The historic, all women spacewalk didn’t happen. NASA didn’t have 2 spacesuits equipped to handle a woman’s smaller size. Blah, blah. blah. What a way to end women’s history month; a logical conclusion based on excuses rather than the admittance of gender bias. In lieu of a historic moment, we saw a historic trend. The spacewalk was a female/male partnership. Women, we partner and make it work. Friday evening, I was part of an electrified audience. An audience where strangers engaged excitingly in conversation. An audience where people were rapt with attention and not doing a phone checks. Why? Ear Hustle!!!

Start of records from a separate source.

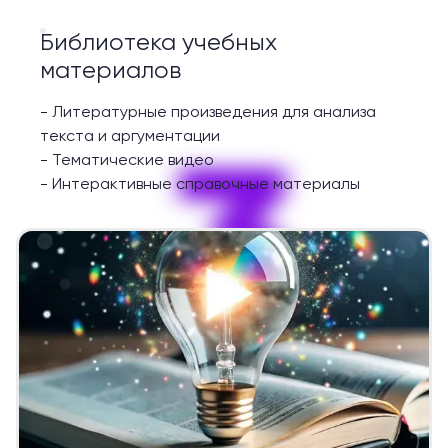
Библиотека учебных
материалов
-
Литературные произведения для анализа
3
текста и аргументации
-
Тематические видео
-
Интерактивные справочные материалы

Ear Hustle was conceived as a podcast for the incarcerated, by the incarcerated, to be played on the closed-circuit station in San Quentin State Prison in California; it’s turned into a worldwide phenomenon with over 20 million downloads. Nigel Poor, a woman who partnered and made it work. During the program Nigel Poor described how she started volunteering at San Quentin and what led to the podcast. Podcast cohost and inmate Earlonne Woods shared his effort to get transferred to San Quentin. This doesn’t begin to describe the essence of a one-hour program, people laughed, I mean that foot stomping laughter where you nod at the stranger beside you and laugh some more. People cried, that kind of trying to hold it in and realizing everyone is crying so you let it go. Sprinkled with raucous applause, not this finger snapping or “sparkling hands” but fist pumping, whooping and hollering applause. Look, I can’t do this justice. You can catch the broadcast of this City Arts program on April 28th or better still, check out an episode of Ear Hustle.
Sure, there wasn’t a historic “first” of an all-female spacewalk this week. As we close out March, celebrate women, our passion and partnership to just make things work.
…Back to basketball. Final Four, here we come.